Recurrent-Neural-Network-Based Fractional Order Sliding Mode Control for Harmonic Suppression of Power Grid

A continuous fractional order sliding mode controller based on a developed output feedback feature selection neural network (OFFSNN) for an active power filter (APF) is studied in this article to effectively compensate grid harmonic current and improve power quality. A fractional order sliding mode manifold is introduced first. Then, a continuous fractional order sliding mode controller is adopted to resolve the shortcoming of chattering phenomenon in the conventional one by designing a continuous control law. Furthermore, considering the unknown part of APF system, a new neural structure called OFFSNN is established to estimate the unknown dynamic characteristic with high precision and low computational burden.

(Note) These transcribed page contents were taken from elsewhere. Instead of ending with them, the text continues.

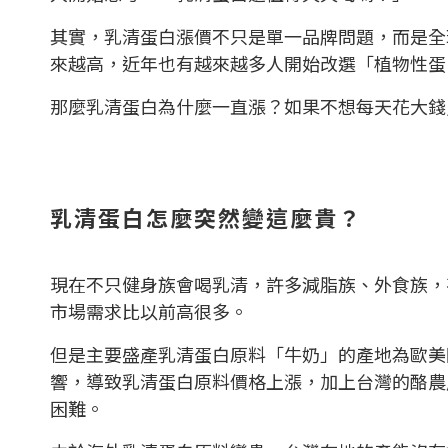
其實，乳清蛋白漲價不只是單一品牌問題，而是全
來越高，近年也有越來越多人開始改選「植物性蛋
那麼乳清蛋白為什麼一直漲？如果不想每天花大錢
乳清蛋白怎麼突然變這麼貴？
現在不只健身族會喝乳清，許多減脂族、外食族，
市場需求比以前高很多。
但是主要盛產乳清蛋白原料「牛奶」的產地為歐美
響，導致乳清蛋白原料價格上漲，加上台灣的酪農
困難。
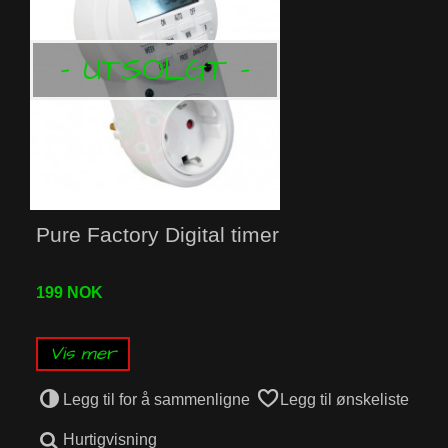
- UTSOLGT -
Pure Factory Digital timer
199 NOK
Vis mer
Legg til for å sammenligne
Legg til ønskeliste
Hurtigvisning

Compared with general neural network, the proposed OFFSNN is adept at adjusting neural structure and parameters by selecting beneficial nodes as well as deleting useless ones. To demonstrate the effectiveness and superiority of the presented scheme, experiments in various cases on the APF platform are given.

Automated summary

A continuous fractional order sliding mode controller based on a developed output feedback feature selection neural network (OFFSNN) is studied for an active power filter (APF) to improve power quality. The proposed OFFSNN is adept at adjusting neural structure and parameters by selecting beneficial nodes and deleting useless ones. Experiments on the APF platform demonstrate the effectiveness and superiority of the presented scheme.